**Instructions to follow**
An exact copy of all the data below is required.

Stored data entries
▼
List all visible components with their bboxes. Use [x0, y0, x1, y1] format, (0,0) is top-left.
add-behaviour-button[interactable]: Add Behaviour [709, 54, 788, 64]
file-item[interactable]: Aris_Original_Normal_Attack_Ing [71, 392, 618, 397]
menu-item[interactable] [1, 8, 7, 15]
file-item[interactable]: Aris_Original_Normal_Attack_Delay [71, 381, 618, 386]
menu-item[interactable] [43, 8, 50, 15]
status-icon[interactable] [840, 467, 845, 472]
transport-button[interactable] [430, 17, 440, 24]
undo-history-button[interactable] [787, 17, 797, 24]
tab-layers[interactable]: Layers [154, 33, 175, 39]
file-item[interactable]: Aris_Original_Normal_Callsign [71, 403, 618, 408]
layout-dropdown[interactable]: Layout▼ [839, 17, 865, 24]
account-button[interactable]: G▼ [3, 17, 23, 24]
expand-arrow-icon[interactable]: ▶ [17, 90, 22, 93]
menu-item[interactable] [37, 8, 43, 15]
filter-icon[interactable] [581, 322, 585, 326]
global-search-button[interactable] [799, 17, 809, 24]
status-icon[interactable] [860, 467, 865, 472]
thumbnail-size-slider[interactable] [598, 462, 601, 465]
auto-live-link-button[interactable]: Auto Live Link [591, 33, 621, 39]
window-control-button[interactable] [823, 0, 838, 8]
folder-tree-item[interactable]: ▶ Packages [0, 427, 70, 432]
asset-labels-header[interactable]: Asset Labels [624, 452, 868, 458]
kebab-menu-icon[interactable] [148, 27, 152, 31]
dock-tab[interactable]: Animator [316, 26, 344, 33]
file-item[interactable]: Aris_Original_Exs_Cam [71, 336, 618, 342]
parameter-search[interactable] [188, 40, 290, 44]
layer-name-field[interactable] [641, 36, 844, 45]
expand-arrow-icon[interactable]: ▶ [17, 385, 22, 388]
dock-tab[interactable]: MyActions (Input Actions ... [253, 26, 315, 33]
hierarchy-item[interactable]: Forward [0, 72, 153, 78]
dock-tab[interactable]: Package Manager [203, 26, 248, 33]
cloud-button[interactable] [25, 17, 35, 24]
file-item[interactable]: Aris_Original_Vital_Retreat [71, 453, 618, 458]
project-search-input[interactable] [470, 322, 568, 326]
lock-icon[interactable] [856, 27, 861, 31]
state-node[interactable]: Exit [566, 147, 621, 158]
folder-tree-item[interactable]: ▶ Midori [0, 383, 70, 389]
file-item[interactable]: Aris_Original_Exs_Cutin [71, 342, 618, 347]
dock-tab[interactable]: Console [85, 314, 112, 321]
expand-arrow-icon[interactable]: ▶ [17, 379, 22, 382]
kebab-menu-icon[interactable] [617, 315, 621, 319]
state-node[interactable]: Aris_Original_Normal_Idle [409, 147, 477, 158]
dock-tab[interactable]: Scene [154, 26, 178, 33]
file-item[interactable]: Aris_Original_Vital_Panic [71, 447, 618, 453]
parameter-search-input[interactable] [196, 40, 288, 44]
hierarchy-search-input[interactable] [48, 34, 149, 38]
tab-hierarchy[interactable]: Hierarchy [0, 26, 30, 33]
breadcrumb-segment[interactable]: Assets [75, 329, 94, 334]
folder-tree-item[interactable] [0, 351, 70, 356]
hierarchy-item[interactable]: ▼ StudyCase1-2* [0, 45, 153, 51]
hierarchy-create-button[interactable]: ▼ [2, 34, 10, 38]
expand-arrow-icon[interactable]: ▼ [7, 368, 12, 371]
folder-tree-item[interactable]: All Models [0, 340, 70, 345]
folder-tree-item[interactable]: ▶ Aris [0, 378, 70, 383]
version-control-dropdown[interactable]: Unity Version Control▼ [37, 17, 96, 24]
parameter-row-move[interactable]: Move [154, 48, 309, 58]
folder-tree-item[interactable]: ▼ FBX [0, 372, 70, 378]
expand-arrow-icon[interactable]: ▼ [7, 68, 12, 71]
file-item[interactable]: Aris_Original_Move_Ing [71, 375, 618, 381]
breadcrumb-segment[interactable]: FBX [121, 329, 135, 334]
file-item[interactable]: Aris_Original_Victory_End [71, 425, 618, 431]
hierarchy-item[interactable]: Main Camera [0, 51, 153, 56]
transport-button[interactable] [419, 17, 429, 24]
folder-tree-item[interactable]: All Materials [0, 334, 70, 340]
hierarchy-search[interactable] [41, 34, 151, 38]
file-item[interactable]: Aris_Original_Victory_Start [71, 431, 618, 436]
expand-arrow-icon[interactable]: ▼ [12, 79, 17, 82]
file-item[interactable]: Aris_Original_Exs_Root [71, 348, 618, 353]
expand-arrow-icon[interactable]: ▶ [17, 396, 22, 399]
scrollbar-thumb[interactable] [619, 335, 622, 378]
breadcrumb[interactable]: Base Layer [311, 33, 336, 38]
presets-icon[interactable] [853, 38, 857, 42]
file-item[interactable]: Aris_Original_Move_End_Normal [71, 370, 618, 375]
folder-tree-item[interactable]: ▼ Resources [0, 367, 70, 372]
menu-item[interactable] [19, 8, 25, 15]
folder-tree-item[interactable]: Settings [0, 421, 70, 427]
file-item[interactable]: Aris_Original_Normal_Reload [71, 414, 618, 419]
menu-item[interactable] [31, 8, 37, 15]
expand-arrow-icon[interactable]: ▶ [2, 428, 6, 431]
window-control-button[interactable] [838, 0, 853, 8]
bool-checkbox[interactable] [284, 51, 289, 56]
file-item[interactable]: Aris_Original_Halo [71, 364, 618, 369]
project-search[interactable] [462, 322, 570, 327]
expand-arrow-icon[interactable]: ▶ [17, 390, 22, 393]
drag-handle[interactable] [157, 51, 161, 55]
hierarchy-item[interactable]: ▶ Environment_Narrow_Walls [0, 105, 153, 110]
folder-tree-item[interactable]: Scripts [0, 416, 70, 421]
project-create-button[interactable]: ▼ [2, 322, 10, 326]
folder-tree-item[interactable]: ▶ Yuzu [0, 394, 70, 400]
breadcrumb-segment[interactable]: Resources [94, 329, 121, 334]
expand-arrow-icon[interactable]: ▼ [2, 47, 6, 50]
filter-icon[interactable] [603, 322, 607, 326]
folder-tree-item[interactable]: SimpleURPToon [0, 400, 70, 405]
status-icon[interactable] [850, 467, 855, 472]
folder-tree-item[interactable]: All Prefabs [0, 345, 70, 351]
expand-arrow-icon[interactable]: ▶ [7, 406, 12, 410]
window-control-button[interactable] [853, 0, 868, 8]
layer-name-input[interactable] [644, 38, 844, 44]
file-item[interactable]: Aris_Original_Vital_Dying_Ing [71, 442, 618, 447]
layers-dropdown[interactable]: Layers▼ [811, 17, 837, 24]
▲
**Result of the exercise**
List all visible components with their bboxes. Use [x0, y0, x1, y1] format, (0,0) is top-left.
add-behaviour-button[interactable]: Add Behaviour [709, 54, 788, 64]
file-item[interactable]: Aris_Original_Normal_Attack_Ing [71, 392, 618, 397]
menu-item[interactable] [1, 8, 7, 15]
file-item[interactable]: Aris_Original_Normal_Attack_Delay [71, 381, 618, 386]
menu-item[interactable] [43, 8, 50, 15]
status-icon[interactable] [840, 467, 845, 472]
transport-button[interactable] [430, 17, 440, 24]
undo-history-button[interactable] [787, 17, 797, 24]
tab-layers[interactable]: Layers [154, 33, 175, 39]
file-item[interactable]: Aris_Original_Normal_Callsign [71, 403, 618, 408]
layout-dropdown[interactable]: Layout▼ [839, 17, 865, 24]
account-button[interactable]: G▼ [3, 17, 23, 24]
expand-arrow-icon[interactable]: ▶ [17, 90, 22, 93]
menu-item[interactable] [37, 8, 43, 15]
filter-icon[interactable] [581, 322, 585, 326]
global-search-button[interactable] [799, 17, 809, 24]
status-icon[interactable] [860, 467, 865, 472]
thumbnail-size-slider[interactable] [598, 462, 601, 465]
auto-live-link-button[interactable]: Auto Live Link [591, 33, 621, 39]
window-control-button[interactable] [823, 0, 838, 8]
folder-tree-item[interactable]: ▶ Packages [0, 427, 70, 432]
asset-labels-header[interactable]: Asset Labels [624, 452, 868, 458]
kebab-menu-icon[interactable] [148, 27, 152, 31]
dock-tab[interactable]: Animator [316, 26, 344, 33]
file-item[interactable]: Aris_Original_Exs_Cam [71, 336, 618, 342]
parameter-search[interactable] [188, 40, 290, 44]
layer-name-field[interactable] [641, 36, 844, 45]
expand-arrow-icon[interactable]: ▶ [17, 385, 22, 388]
dock-tab[interactable]: MyActions (Input Actions ... [253, 26, 315, 33]
hierarchy-item[interactable]: Forward [0, 72, 153, 78]
dock-tab[interactable]: Package Manager [203, 26, 248, 33]
cloud-button[interactable] [25, 17, 35, 24]
file-item[interactable]: Aris_Original_Vital_Retreat [71, 453, 618, 458]
project-search-input[interactable] [470, 322, 568, 326]
lock-icon[interactable] [856, 27, 861, 31]
state-node[interactable]: Exit [566, 147, 621, 158]
folder-tree-item[interactable]: ▶ Midori [0, 383, 70, 389]
file-item[interactable]: Aris_Original_Exs_Cutin [71, 342, 618, 347]
dock-tab[interactable]: Console [85, 314, 112, 321]
expand-arrow-icon[interactable]: ▶ [17, 379, 22, 382]
kebab-menu-icon[interactable] [617, 315, 621, 319]
state-node[interactable]: Aris_Original_Normal_Idle [409, 147, 477, 158]
dock-tab[interactable]: Scene [154, 26, 178, 33]
file-item[interactable]: Aris_Original_Vital_Panic [71, 447, 618, 453]
parameter-search-input[interactable] [196, 40, 288, 44]
hierarchy-search-input[interactable] [48, 34, 149, 38]
tab-hierarchy[interactable]: Hierarchy [0, 26, 30, 33]
breadcrumb-segment[interactable]: Assets [75, 329, 94, 334]
folder-tree-item[interactable] [0, 351, 70, 356]
hierarchy-item[interactable]: ▼ StudyCase1-2* [0, 45, 153, 51]
hierarchy-create-button[interactable]: ▼ [2, 34, 10, 38]
expand-arrow-icon[interactable]: ▼ [7, 368, 12, 371]
folder-tree-item[interactable]: All Models [0, 340, 70, 345]
folder-tree-item[interactable]: ▶ Aris [0, 378, 70, 383]
version-control-dropdown[interactable]: Unity Version Control▼ [37, 17, 96, 24]
parameter-row-move[interactable]: Move [154, 48, 309, 58]
folder-tree-item[interactable]: ▼ FBX [0, 372, 70, 378]
expand-arrow-icon[interactable]: ▼ [7, 68, 12, 71]
file-item[interactable]: Aris_Original_Move_Ing [71, 375, 618, 381]
breadcrumb-segment[interactable]: FBX [121, 329, 135, 334]
file-item[interactable]: Aris_Original_Victory_End [71, 425, 618, 431]
hierarchy-item[interactable]: Main Camera [0, 51, 153, 56]
transport-button[interactable] [419, 17, 429, 24]
folder-tree-item[interactable]: All Materials [0, 334, 70, 340]
hierarchy-search[interactable] [41, 34, 151, 38]
file-item[interactable]: Aris_Original_Victory_Start [71, 431, 618, 436]
expand-arrow-icon[interactable]: ▼ [12, 79, 17, 82]
file-item[interactable]: Aris_Original_Exs_Root [71, 348, 618, 353]
expand-arrow-icon[interactable]: ▶ [17, 396, 22, 399]
scrollbar-thumb[interactable] [619, 335, 622, 378]
breadcrumb[interactable]: Base Layer [311, 33, 336, 38]
presets-icon[interactable] [853, 38, 857, 42]
file-item[interactable]: Aris_Original_Move_End_Normal [71, 370, 618, 375]
folder-tree-item[interactable]: ▼ Resources [0, 367, 70, 372]
menu-item[interactable] [19, 8, 25, 15]
folder-tree-item[interactable]: Settings [0, 421, 70, 427]
file-item[interactable]: Aris_Original_Normal_Reload [71, 414, 618, 419]
menu-item[interactable] [31, 8, 37, 15]
expand-arrow-icon[interactable]: ▶ [2, 428, 6, 431]
window-control-button[interactable] [838, 0, 853, 8]
bool-checkbox[interactable] [284, 51, 289, 56]
file-item[interactable]: Aris_Original_Halo [71, 364, 618, 369]
project-search[interactable] [462, 322, 570, 327]
expand-arrow-icon[interactable]: ▶ [17, 390, 22, 393]
drag-handle[interactable] [157, 51, 161, 55]
hierarchy-item[interactable]: ▶ Environment_Narrow_Walls [0, 105, 153, 110]
folder-tree-item[interactable]: Scripts [0, 416, 70, 421]
project-create-button[interactable]: ▼ [2, 322, 10, 326]
folder-tree-item[interactable]: ▶ Yuzu [0, 394, 70, 400]
breadcrumb-segment[interactable]: Resources [94, 329, 121, 334]
expand-arrow-icon[interactable]: ▼ [2, 47, 6, 50]
filter-icon[interactable] [603, 322, 607, 326]
folder-tree-item[interactable]: SimpleURPToon [0, 400, 70, 405]
status-icon[interactable] [850, 467, 855, 472]
folder-tree-item[interactable]: All Prefabs [0, 345, 70, 351]
expand-arrow-icon[interactable]: ▶ [7, 406, 12, 410]
window-control-button[interactable] [853, 0, 868, 8]
layer-name-input[interactable] [644, 38, 844, 44]
file-item[interactable]: Aris_Original_Vital_Dying_Ing [71, 442, 618, 447]
layers-dropdown[interactable]: Layers▼ [811, 17, 837, 24]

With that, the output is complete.